The EU is mulling a ban on grain shipments from Ukraine into five member states, four of which have contravened the bloc’s law by taking their own protective measures.
Romania has yet to join Poland, Hungary, Bulgaria and Slovakia, which have independently banned grain imports from Ukraine to protect local farmers from cheap imports, as Bucharest awaits a final decision by the EU’s legislative body, the European Commission (EC).
Eric Mamer, the EC’s chief spokesperson, stressed during a press conference yesterday (20 April) that the proposed ban by the EU on grain imports into those five countries is contingent on the four-member states withdrawing their blockade. The concerned countries are holding internal discussions on the matter, he said.
Mamer said the EU is looking for a “more European framework” within the bloc’s legal provisions and the “logic of Europeanising solutions is something that we are working towards”.
He added: “We are now proposing a European framework to try and deal with the problem and resolve the problem. But this is dependent on those member states withdrawing their unilateral measures.”
The EU’s discussions taking place with the four member states that have banned grain imports from Ukraine will precede any potential legal action, Mamer said when asked what measures the bloc might take for those countries contravening its laws.
“When we have measures taken by member states that aren’t compatible with EU law, we don’t directly go towards an infringement procedure – we don’t directly go to court. There’s always, generally at least, a phase where we have a discussion with member states.”

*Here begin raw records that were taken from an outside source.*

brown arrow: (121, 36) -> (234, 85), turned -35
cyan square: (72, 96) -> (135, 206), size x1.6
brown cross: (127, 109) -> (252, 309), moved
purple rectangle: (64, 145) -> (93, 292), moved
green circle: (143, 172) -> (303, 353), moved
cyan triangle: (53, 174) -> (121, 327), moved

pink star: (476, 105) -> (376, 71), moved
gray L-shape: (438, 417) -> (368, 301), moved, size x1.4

A €100m ($109.6m) financial aid packaged has been offered to farmers in the five member countries, on top of the €56m provided by the EU in March, again contingent on the withdrawal of the unilateral bans.

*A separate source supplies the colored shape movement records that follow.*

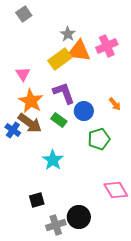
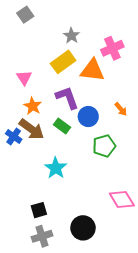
orange triangle: (79, 51) -> (92, 70), moved
orange star: (31, 101) -> (33, 106), size x0.7
gray cross: (56, 225) -> (42, 236), moved

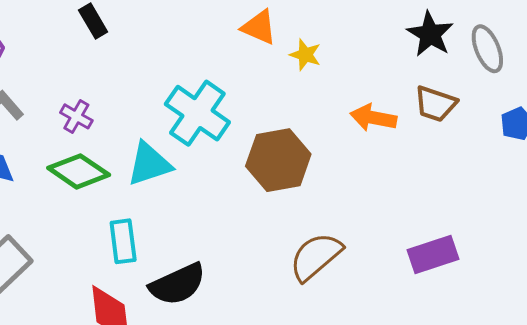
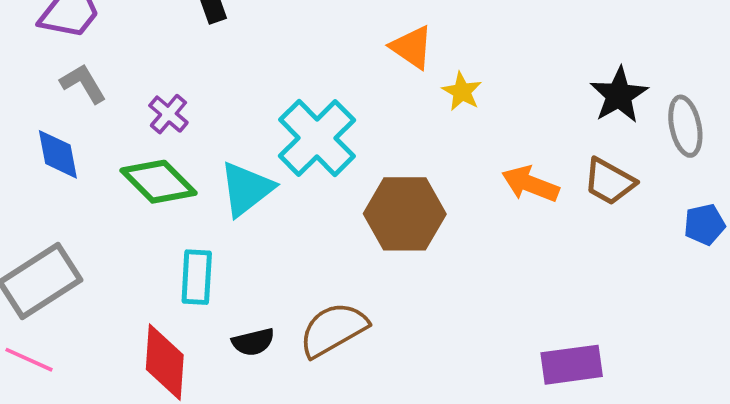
cyan triangle: (149, 164) -> (246, 189), turned -30
brown semicircle: (316, 257) -> (333, 330), moved
black semicircle: (178, 284) -> (253, 342), size x0.6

Mamer said the “root” cause of the situation in play was Russia, with its blockade of grain out of Ukraine’s Black Sea ports since the invasion in February last year, despite deals struck to safeguard passage.

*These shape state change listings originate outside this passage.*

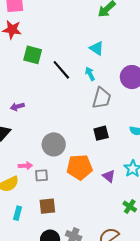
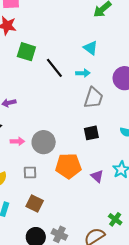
cyan arrow: (90, 74) -> (83, 73), turned 112
pink arrow: (25, 166) -> (17, 141), moved
brown square: (47, 206) -> (35, 203), turned 30
green cross: (130, 206) -> (115, 219), moved

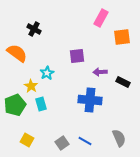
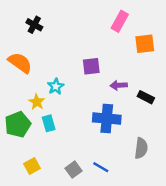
black cross: (34, 29) -> (34, 25), moved
gray semicircle: (119, 138) -> (141, 148), moved, turned 30
yellow square: (27, 140) -> (32, 166), turned 32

First brokered in July last year, the Black Sea Grain Initiative was extended beyond its initial 120 days in November. When the extension expired in March, Russia said it would prolong the agreement for a further 60 days, short of the four months Ukraine and the United Nations were seeking.
Any further extension is contingent on the withdrawal of international sanctions on Russia’s agricultural exports and associated institutions.